The above sign reads as follows: “Happy humans and good wine should always be united together”. I found it on the wall of the cellar door of the DAGERNOVA Wine Co-operative in Dernau, Ahr valley. DAGERNOVA is the latin name of Dernau, a quaint little village in the Ahr valley and the seat of the co-operative.
One of the interesting phenomena in the German wine economy is the ‘wine co-operative’, usually the association of grape and wine producers to jointly make and sell their wines or some of their produce.
Co-operatives are very common in German agriculture and have a long and winding history as an institution. Today some of the most powerful and efficient wine producers in the wine sector are of this type. The economic advantages of co-operatives are obvious: the larger scale of purchases of inputs and the sale of produce allows a much better bargaining position in the market.
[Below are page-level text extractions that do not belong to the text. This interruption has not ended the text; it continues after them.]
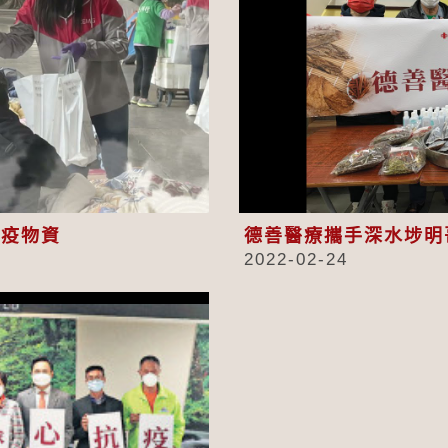
eo
抗疫物資
德善醫療攜手深水埗明
2022-02-24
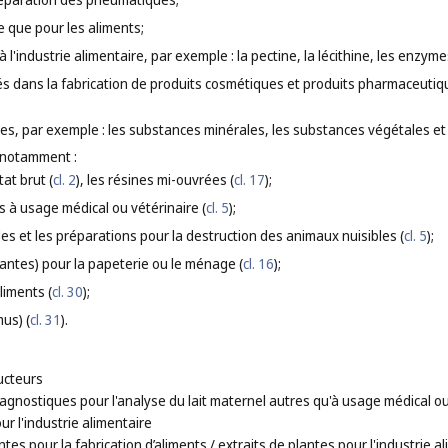
e que pour les aliments;
à l'industrie alimentaire, par exemple : la pectine, la lécithine, les enzy
sés dans la fabrication de produits cosmétiques et produits pharmaceutiqu
ntes, par exemple : les substances minérales, les substances végétales et
 notamment :
tat brut (
cl. 2
), les résines mi-ouvrées (
cl. 17
);
s à usage médical ou vétérinaire (
cl. 5
);
ides et les préparations pour la destruction des animaux nuisibles (
cl. 5
);
lantes) pour la papeterie ou le ménage (
cl. 16
);
liments (
cl. 30
);
mus) (
cl. 31
).
ucteurs
agnostiques pour l'analyse du lait maternel autres qu'à usage médical ou
ur l'industrie alimentaire
ntes pour la fabrication d’aliments
/ extraits de plantes pour l'industrie a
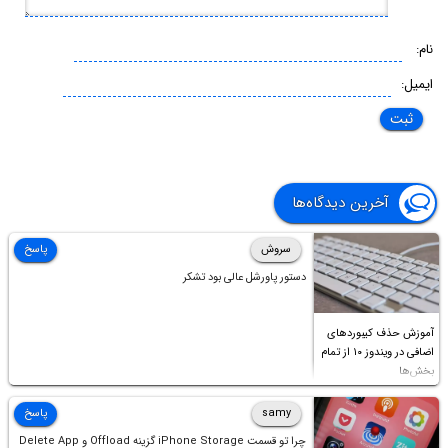
نام:
ایمیل:
آخرین دیدگاه‌ها
سروش
پاسخ
دستور پاورشل عالی بود تشکر
آموزش حذف کیبوردهای
اضافی در ویندوز ۱۰ از تمام
بخش‌ها
samy
پاسخ
چرا تو قسمت iPhone Storage گزینه Offload و Delete App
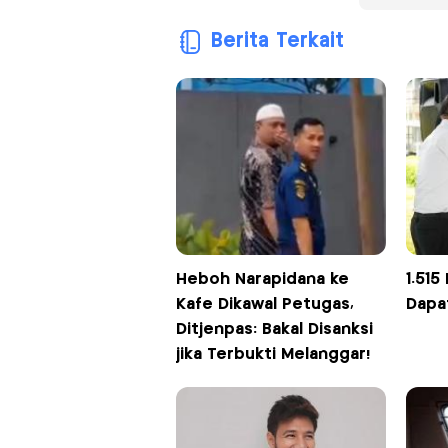
Berita Terkait
Heboh Narapidana ke
1.515
Kafe Dikawal Petugas,
Dapa
Ditjenpas: Bakal Disanksi
jika Terbukti Melanggar!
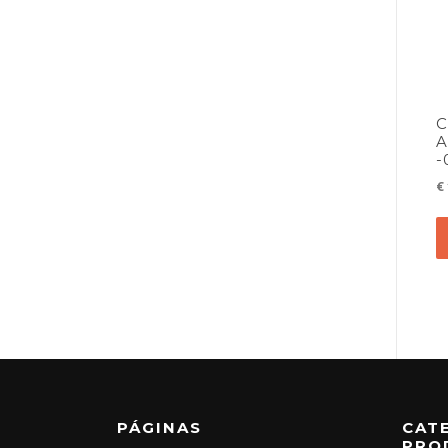
C
-
€
PÁGINAS
CAT
PRO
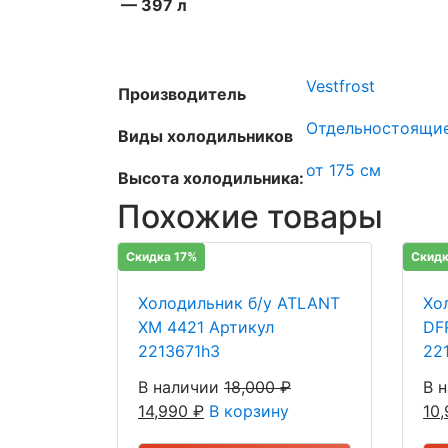
— 397 л
Vestfrost
Производитель
Отдельностоящи
Виды холодильников
от 175 см
Высота холодильника:
Похожие товары
Скидка 17%
Скидк
Холодильник б/у ATLANT
Хо
ХМ 4421 Артикул
DF
2213671h3
22
В наличии
18,000
₽
В 
14,990
₽
В корзину
10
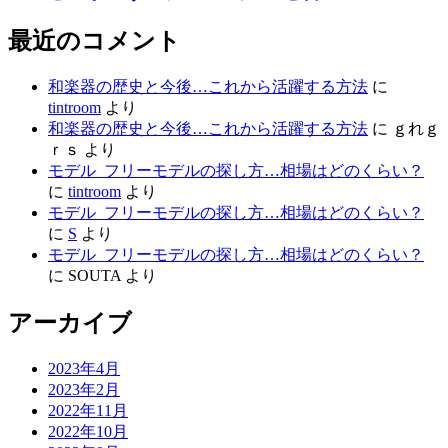
最近のコメント
和楽器の歴史と今後…これから活躍する方法
に
tintroom
より
和楽器の歴史と今後…これから活躍する方法
に
ｇれｇ
ｒｓ
より
モデル_フリーモデルの探し方…相場はどのくらい？
に
tintroom
より
モデル_フリーモデルの探し方…相場はどのくらい？
に
S
より
モデル_フリーモデルの探し方…相場はどのくらい？
に
SOUTA
より
アーカイブ
2023年4月
2023年2月
2022年11月
2022年10月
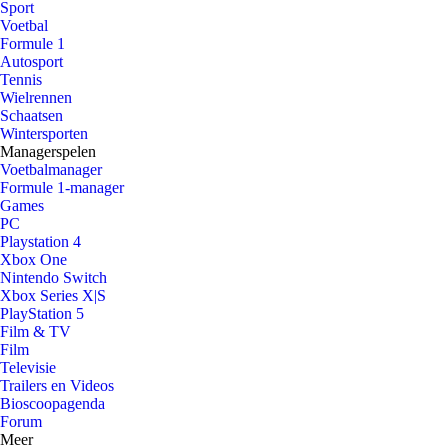
Sport
Voetbal
Formule 1
Autosport
Tennis
Wielrennen
Schaatsen
Wintersporten
Managerspelen
Voetbalmanager
Formule 1-manager
Games
PC
Playstation 4
Xbox One
Nintendo Switch
Xbox Series X|S
PlayStation 5
Film & TV
Film
Televisie
Trailers en Videos
Bioscoopagenda
Forum
Meer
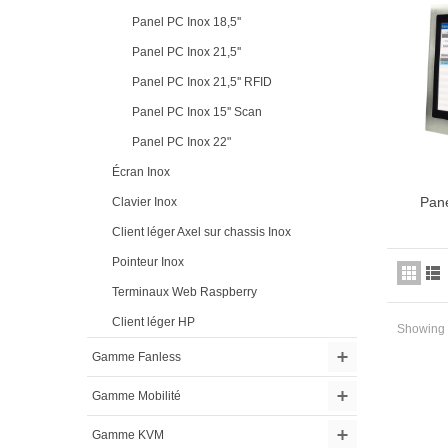
Panel PC Inox 18,5''
Panel PC Inox 21,5''
Panel PC Inox 21,5'' RFID
Panel PC Inox 15'' Scan
Panel PC Inox 22"
Écran Inox
Pane
Clavier Inox
Ajou
Client léger Axel sur chassis Inox
Pointeur Inox
Terminaux Web Raspberry
Client léger HP
Showing 1
Gamme Fanless
Gamme Mobilité
Gamme KVM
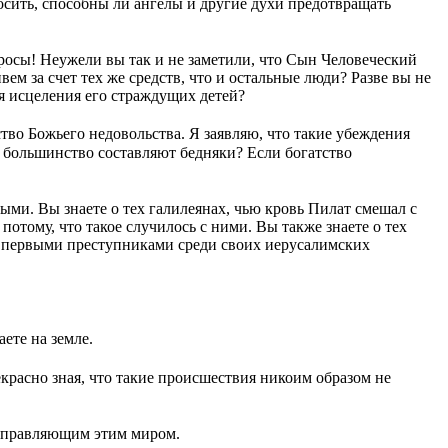
сить, способны ли ангелы и другие духи предотвращать
опросы! Неужели вы так и не заметили, что Сын Человеческий
ем за счет тех же средств, что и остальные люди? Разве вы не
ля исцеления его страждущих детей?
тво Божьего недовольства. Я заявляю, что такие убеждения
ое большинство составляют бедняки? Если богатство
ми. Вы знаете о тех галилеянах, чью кровь Пилат смешал с
отому, что такое случилось с ними. Вы также знаете о тех
 первыми преступниками среди своих иерусалимских
ете на земле.
красно зная, что такие происшествия никоим образом не
 управляющим этим миром.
One of the few downsides might be that top individual producers might find higher prices for their top wines outside the co-operative umbrella but cannot dispose of their minor qualities without it. This conflict of interest might severely damage the prospects of co-operatives’ business success.
Therefore true support and a certain discipline on the part of the members of the co-operative is necessary to make it successful. Competing strategic goals are to be avoided, instead synergies need to be developed. Professional wine making and marketing are a precondition for the making of high quality wines, wines which can also enter into the premium and high price segments of the market.
The cellar door of DAGERNOVA in Dernau
An excellent example for this segment of the German wine industry is ‘DAGERNOVA Wine Manufactory’, a co-operative of the Ahr vintners. On its webpage the co-operatives (www.ahrwinzer-eg.de and www.dagernova.de) motto is cited. It reads “tradition without dust”; and in fact the co-operative has a long tradition but is modern in nature. Its was founded in 1970 when two of the local vinters associations merged and created this new entity. In the years following many more vintners and their associations joined. From 1993 onwards the co-operative was operating under “Ahr Winzer eG” which translates into ‘Ahr Vintners registered co-operative’. Today the members of the co-operative cultivate about 170 ha of vineyards. Needless to say that the co-operative won many awards and medals for its wines. In 2006 for instance the German magazine ‘Weinwelt’ (wine world) awarded DAGERNOVA ‘the best Riesling producer of the Ahr’ title. Gault Millau awarded ‘one bunch’ (eine Traube).
When we visited the co-operatives cellar door it was buzzing with customers. Every sunny autumn weekend is seen by many in the surrounding towns of the Rhineland and the Ruhr as an excellent opportunity to take a long Sunday walk along the Ahr river and to visit wineries and cellar doors. Although Ahr wines are more pricy than wines from many other regions, the Ahr has successfully succeeded by justifying this by rigorous emphasis on quality.
The Ahr valley is German red wine territory. Here a bottle of Regent, a “new” red variety.
Needless to say we tasted quite a few bottles of excellent red wines of the base (up to 7 €/bottle) and primium segements (up to 9.5 €/bottle). What they call ‘cult wines’ starts at 11.85 €/bottle. I acquired a “2006 Pinot Noir Spätlese” which I gave to my friend Ulrich Hillejan and where I anxiously await the “tasting results”.